Natürlich hängt das mit seiner Herkunft zusammen – seine Vorfahren stammen aus Henndorf, Schäßburg, Bistritz, Hermannstadt und Kronstadt, einige aus dem Buchenland und aus der Zips – aber entscheidend war die Prägung im Elternhaus, durch Dr. jur. Rudolf Oskar Zimmermann und seine Gattin Alina Emilie, geborene Teutsch. „Schon als Achtjähriger war ich sozusagen ein beinahe 800-jähriger Siebenbürger Sachse, und das ist meinen Eltern zu verdanken“, bekannte er in seiner Dankrede zur Verleihung des Siebenbürgisch-Sächsischen Kulturpreises in Dinkelsbühl, zu Pfingsten 1994. Sein Credo begründet die Hoffnung, dass es überzeugte Siebenbürger Sachsen auch in den folgenden Generationen geben wird!

Harald Zimmermann hat ein bedeutendes wissenschaftliches Œuvre geschaffen, das das deutsche und europäische Mittelalter zum Hauptthema hat, mit Schwerpunkten auf dem so genannten „Dunklen“, dem 10. Jahrhundert (ein Buch, das in mehreren Sprachen erschienen ist), auf der Papstgeschichte, mit Werken über den Canossagang von 1077 (ebenfalls ein mehrfach übersetztes Werk), über die Päpste allgemein, über Papstabsetzungen im Besondern und mit der Edition der „Papsturkunden 896-1046“ als für viele Generationen grundlegendes Quellenbuch, das durch eine Privataudienz bei Papst Johannes Paul II. eine besondere Ehrung des evangelischen Theologen erfuhr.
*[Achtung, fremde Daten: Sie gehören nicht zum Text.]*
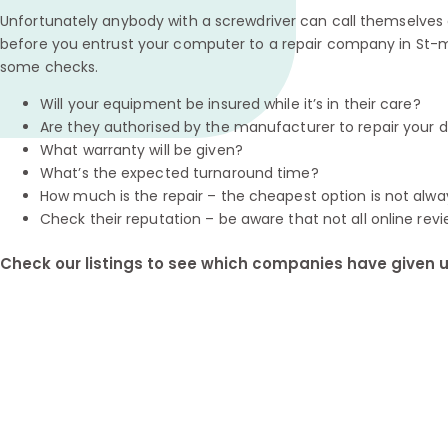
Unfortunately anybody with a screwdriver can call themselves a
before you entrust your computer to a repair company in St-m
some checks.
Will your equipment be insured while it’s in their care?
Are they authorised by the manufacturer to repair your 
What warranty will be given?
What’s the expected turnaround time?
How much is the repair – the cheapest option is not alwa
Check their reputation – be aware that not all online revi
Check our listings to see which companies have given us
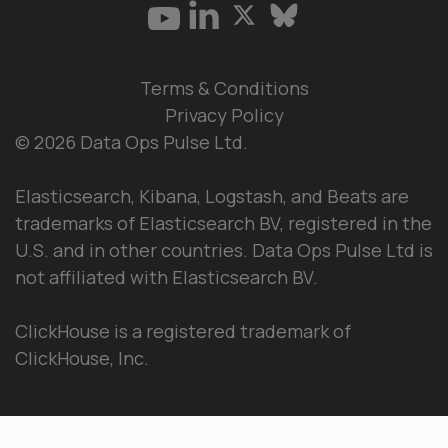
Terms & Conditions
Privacy Policy
© 2026 Data Ops Pulse Ltd.
Elasticsearch, Kibana, Logstash, and Beats are
trademarks of Elasticsearch BV, registered in the
U.S. and in other countries. Data Ops Pulse Ltd is
not affiliated with Elasticsearch BV.
ClickHouse is a registered trademark of
ClickHouse, Inc.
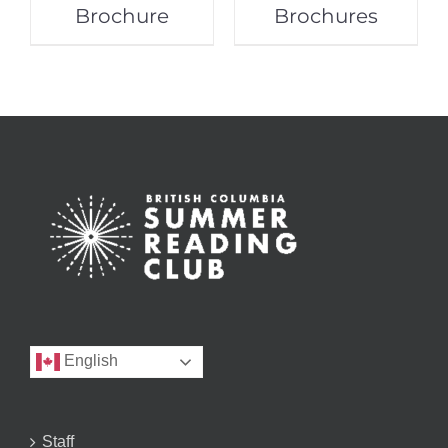
Brochure
Brochures
English
Staff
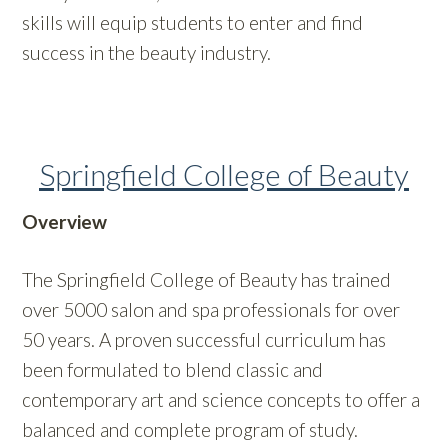
skills will equip students to enter and find
success in the beauty industry.
Springfield College of Beauty
Overview
The Springfield College of Beauty has trained
over 5000 salon and spa professionals for over
50 years. A proven successful curriculum has
been formulated to blend classic and
contemporary art and science concepts to offer a
balanced and complete program of study.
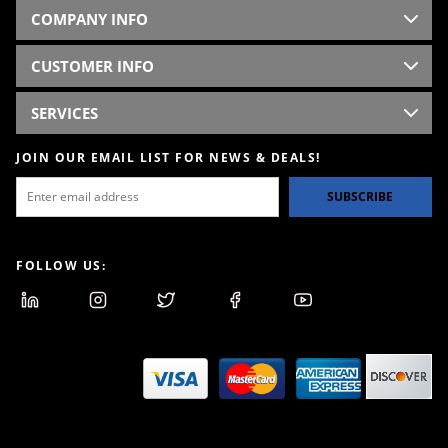
COMPANY INFO
CUSTOMER INFO
SERVICES
JOIN OUR EMAIL LIST FOR NEWS & DEALS!
SUBSCRIBE
FOLLOW US:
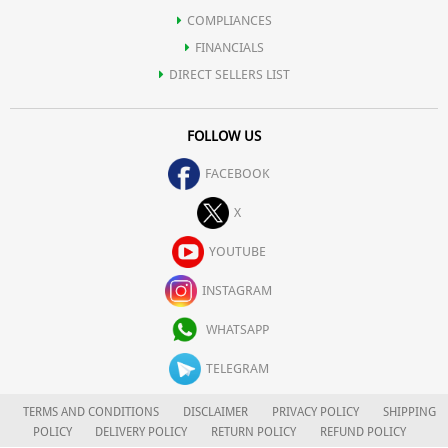
COMPLIANCES
FINANCIALS
DIRECT SELLERS LIST
FOLLOW US
FACEBOOK
X
YOUTUBE
INSTAGRAM
WHATSAPP
TELEGRAM
TERMS AND CONDITIONS
DISCLAIMER
PRIVACY POLICY
SHIPPING
POLICY
DELIVERY POLICY
RETURN POLICY
REFUND POLICY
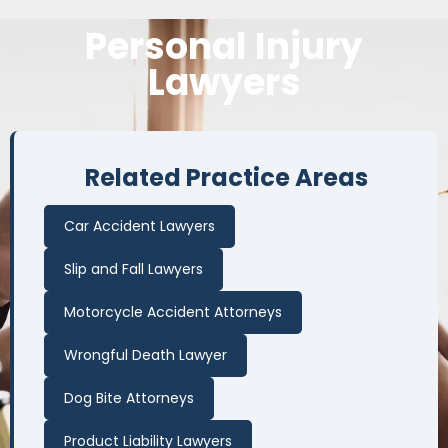
Personal
Injury
Lawyers
Related Practice Areas
Car Accident Lawyers
Slip and Fall Lawyers
Motorcycle Accident Attorneys
Wrongful Death Lawyer
Dog Bite Attorneys
Product Liability Lawyers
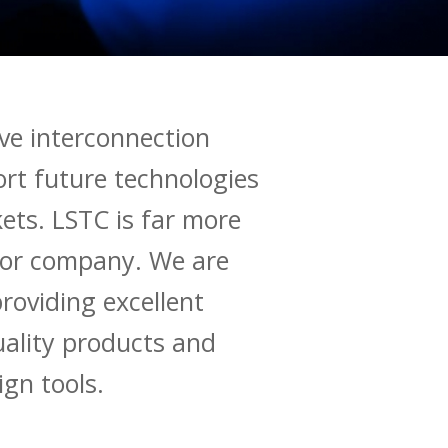
ive interconnection
rt future technologies
ets. LSTC is far more
tor company. We are
roviding excellent
uality products and
gn tools.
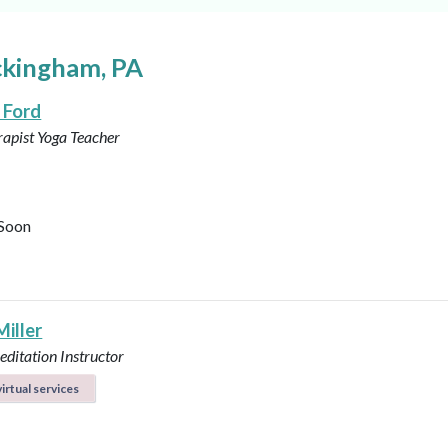
ckingham, PA
 Ford
rapist
Yoga Teacher
Soon
Miller
ditation Instructor
irtual services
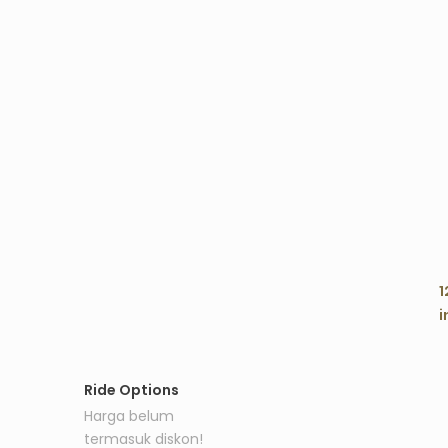
C
1
i
Ride Options
Harga belum
termasuk diskon!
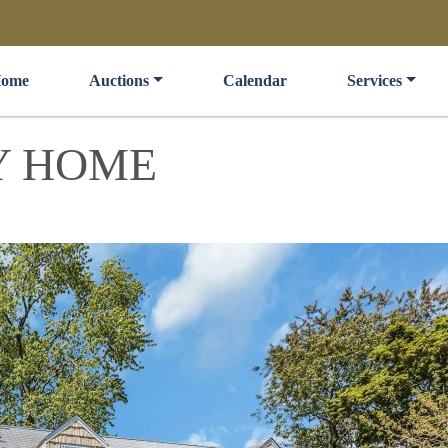
ome
Auctions
Calendar
Services
Y HOME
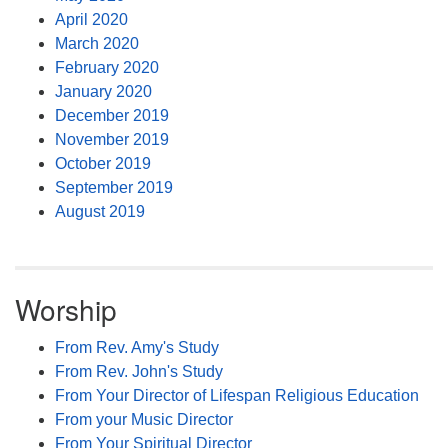
April 2020
March 2020
February 2020
January 2020
December 2019
November 2019
October 2019
September 2019
August 2019
Worship
From Rev. Amy's Study
From Rev. John's Study
From Your Director of Lifespan Religious Education
From your Music Director
From Your Spiritual Director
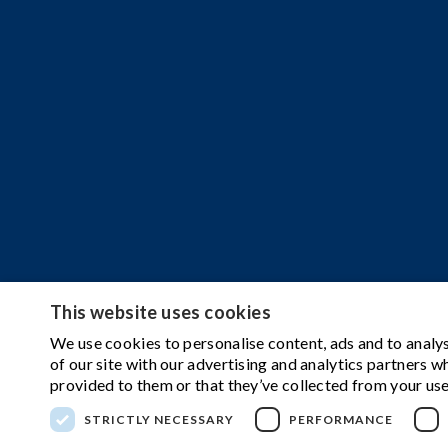
This website uses cookies
We use cookies to personalise content, ads and to analys
of our site with our advertising and analytics partners 
provided to them or that they’ve collected from your use
STRICTLY NECESSARY
PERFORMANCE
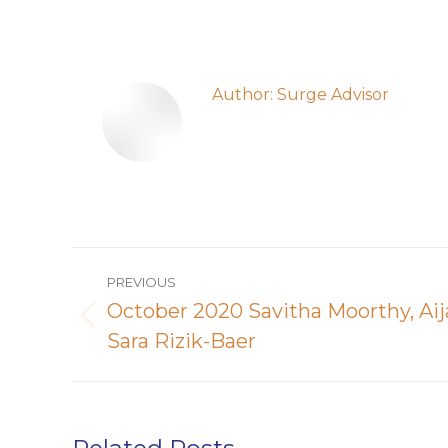
Author:
Surge Advisor
Post
PREVIOUS
navigation
October 2020 Savitha Moorthy, A
Previous
Sara Rizik-Baer
post:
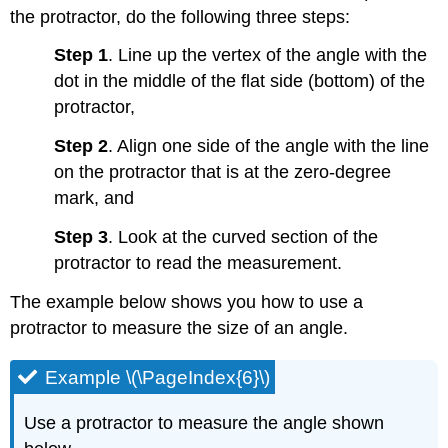
the protractor, do the following three steps:
Step 1
. Line up the vertex of the angle with the
dot in the middle of the flat side (bottom) of the
protractor,
Step 2
. Align one side of the angle with the line
on the protractor that is at the zero-degree
mark, and
Step 3
. Look at the curved section of the
protractor to read the measurement.
The example below shows you how to use a
protractor to measure the size of an angle.
Example \(\PageIndex{6}\)
Use a protractor to measure the angle shown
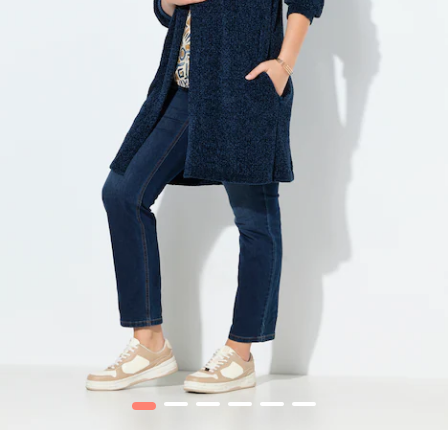
1
2
3
4
5
6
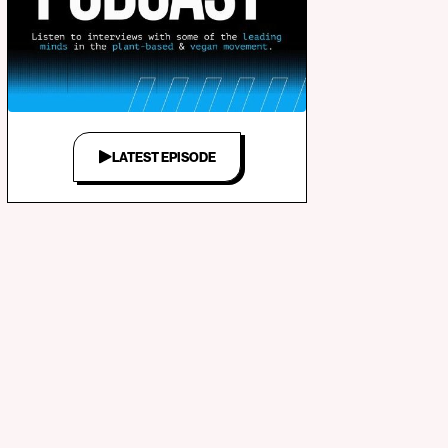
LATEST EPISODE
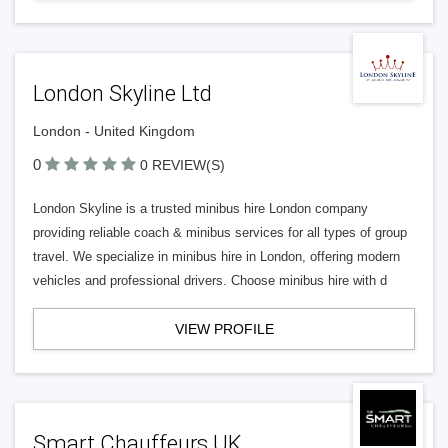
London Skyline Ltd
London - United Kingdom
0
0 REVIEW(S)
London Skyline is a trusted minibus hire London company
providing reliable coach & minibus services for all types of group
travel. We specialize in minibus hire in London, offering modern
vehicles and professional drivers. Choose minibus hire with d
VIEW PROFILE
Smart Chauffeurs UK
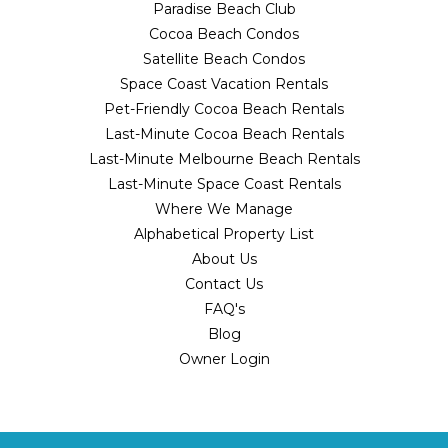
Paradise Beach Club
Cocoa Beach Condos
Satellite Beach Condos
Space Coast Vacation Rentals
Pet-Friendly Cocoa Beach Rentals
Last-Minute Cocoa Beach Rentals
Last-Minute Melbourne Beach Rentals
Last-Minute Space Coast Rentals
Where We Manage
Alphabetical Property List
About Us
Contact Us
FAQ's
Blog
Owner Login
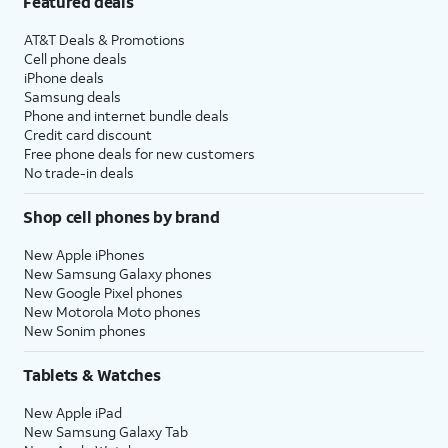
Featured deals
AT&T Deals & Promotions
Cell phone deals
iPhone deals
Samsung deals
Phone and internet bundle deals
Credit card discount
Free phone deals for new customers
No trade-in deals
Shop cell phones by brand
New Apple iPhones
New Samsung Galaxy phones
New Google Pixel phones
New Motorola Moto phones
New Sonim phones
Tablets & Watches
New Apple iPad
New Samsung Galaxy Tab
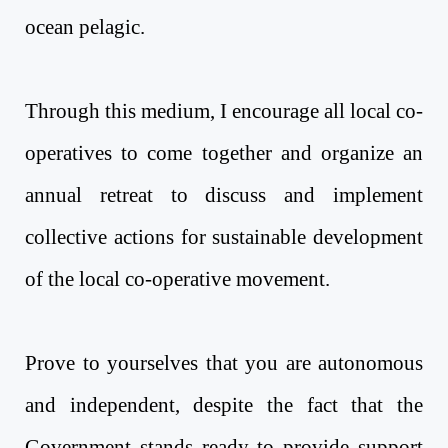
ocean pelagic.
Through this medium, I encourage all local co-
operatives to come together and organize an
annual retreat to discuss and implement
collective actions for sustainable development
of the local co-operative movement.
Prove to yourselves that you are autonomous
and independent, despite the fact that the
Government stands ready to provide support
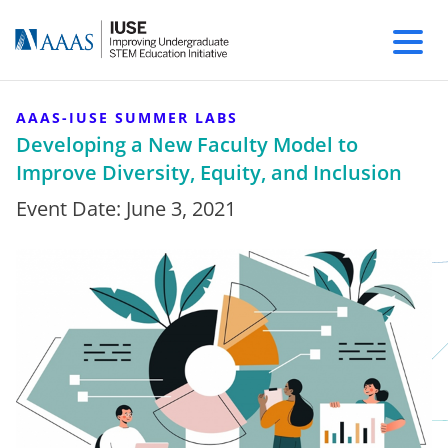
AAAS-IUSE SUMMER LABS
Developing a New Faculty Model to
Improve Diversity, Equity, and Inclusion
Event Date:
June 3, 2021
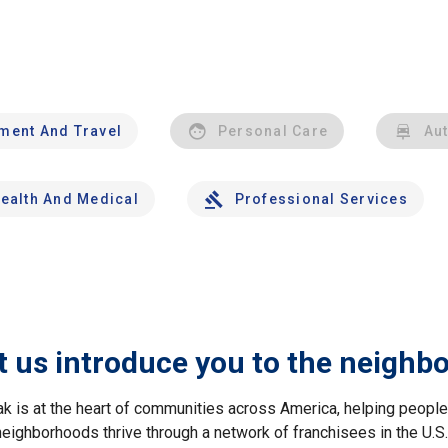
nment And Travel
Personal Care
Au
ealth And Medical
Professional Services
t us introduce you to the neighb
ak is at the heart of communities across America, helping peop
neighborhoods thrive through a network of franchisees in the U.S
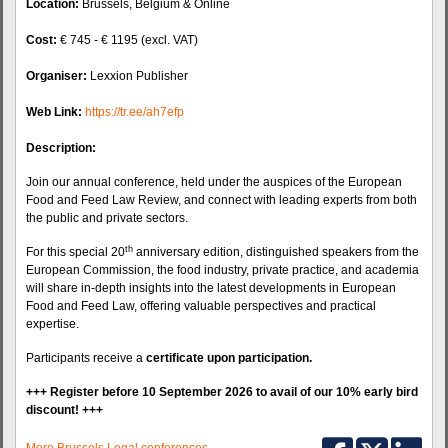
Location:
Brussels, Belgium & Online
Cost:
€ 745 - € 1195 (excl. VAT)
Organiser:
Lexxion Publisher
Web Link:
https://tr.ee/ah7efp
Description:
Join our annual conference, held under the auspices of the European
Food and Feed Law Review, and connect with leading experts from both
the public and private sectors.
th
For this special 20
anniversary edition, distinguished speakers from the
European Commission, the food industry, private practice, and academia
will share in-depth insights into the latest developments in European
Food and Feed Law, offering valuable perspectives and practical
expertise.
Participants receive a
certificate upon participation.
+++ Register before 10 September 2026 to avail of our 10% early bird
discount! +++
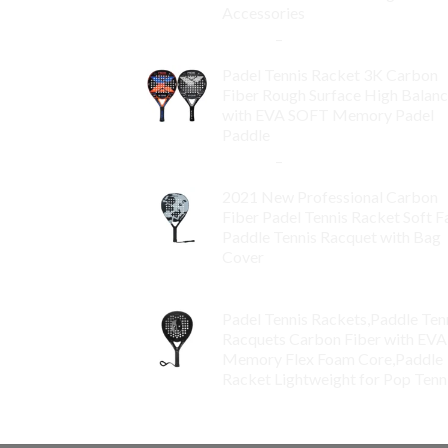
Accessories
$
84.99
–
$
132.99
Padel Tennis Racket 3K Carbon
Fiber Rough Surface High Balan
with EVA SOFT Memory Padel
Paddle
$
86.99
–
$
134.99
2021 New Professional Carbon
Fiber Padel Tennis Racket Soft F
Paddle Tennis Racquet with Bag
Cover
$
119.00
Padel Tennis Rackets,Paddle Ten
Racquets Carbon Fiber with EVA
Memory Flex Foam Core,Paddle
Racket Lightweight for Pop Tenn
$
99.00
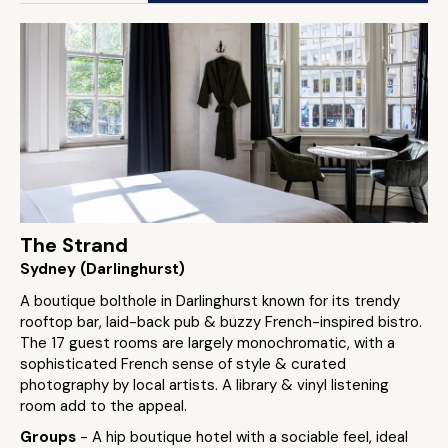
The Strand
Sydney (Darlinghurst)
A boutique bolthole in Darlinghurst known for its trendy
rooftop bar, laid-back pub & buzzy French-inspired bistro.
The 17 guest rooms are largely monochromatic, with a
sophisticated French sense of style & curated
photography by local artists. A library & vinyl listening
room add to the appeal.
Groups
- A hip boutique hotel with a sociable feel, ideal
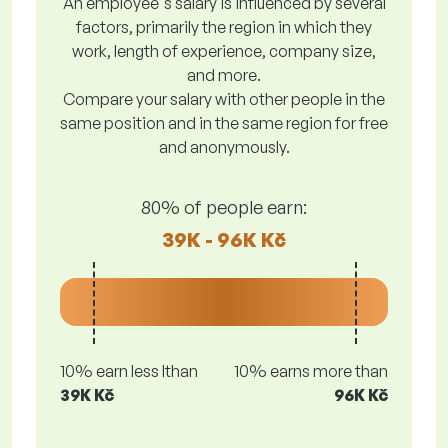
An employee's salary is influenced by several
factors, primarily the region in which they
work, length of experience, company size,
and more.
Compare your salary with other people in the
same position and in the same region for free
and anonymously.
80% of people earn:
39K - 96K Kč
10% earn less lthan
10% earns more than
39K Kč
96K Kč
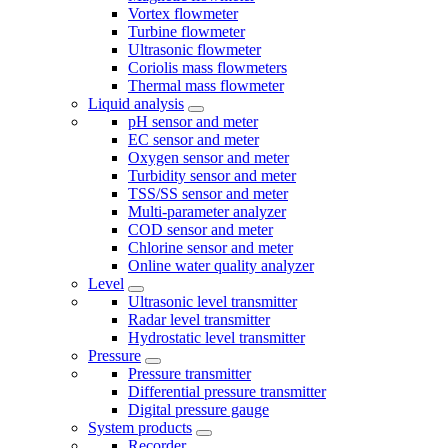
Vortex flowmeter
Turbine flowmeter
Ultrasonic flowmeter
Coriolis mass flowmeters
Thermal mass flowmeter
Liquid analysis
pH sensor and meter
EC sensor and meter
Oxygen sensor and meter
Turbidity sensor and meter
TSS/SS sensor and meter
Multi-parameter analyzer
COD sensor and meter
Chlorine sensor and meter
Online water quality analyzer
Level
Ultrasonic level transmitter
Radar level transmitter
Hydrostatic level transmitter
Pressure
Pressure transmitter
Differential pressure transmitter
Digital pressure gauge
System products
Recorder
Harald Zimmermann hielt einen brillanten Vortrag ...
Harald Zimmermann hielt einen brillanten Vortrag bei der Tagung „Der Deutsche Orden im Burzenland (1211-1225)“ am 30. Oktober 2010 in Bad Kissingen. Foto: Siegbert Bruss
In diesem Gesamtwerk nehmen seine Beiträge zur siebenbürgischen und siebenbürgisch-sächsischen Geschichte eher einen bescheidenen Platz ein. Sie wurden 1996 in der Festgabe zu seinem 70. Geburtstag zusammengefasst: „Siebenbürgen und seine Hospites Theutonici. Vorträge und Forschungen zu südostdeutschen ­Geschichte“ (Schriften zur Landeskunde Siebenbürgens, Band 20, im Böhlau Verlag). Grundlegend, und von weitaus mehr als nur siebenbürgischer Bedeutung ist sein in zwei Auflagen erschienenes Buch „Der Deutsche Orden im Burzenland. Eine diplomatische Untersuchung“ (Studia Transylvanica, Band 26, Böhlau Verlag 2000, 2011). Und ein Zeugnis sächsischer Geschichte und Geschichtsschreibung ist seine Edition des „Zeitbuchs“ seines Großonkels Franz Zimmermann, des Direktors des Archivs der Stadt Hermannstadt und der sächsischen Nation und Herausgebers der drei ersten Bände des „Urkundenbuchs zur Geschichte der Deutschen in Siebenbürgen“ (Schriften zur Landeskunde Siebenbürgens, Band 34, Böhlau Verlag 2013).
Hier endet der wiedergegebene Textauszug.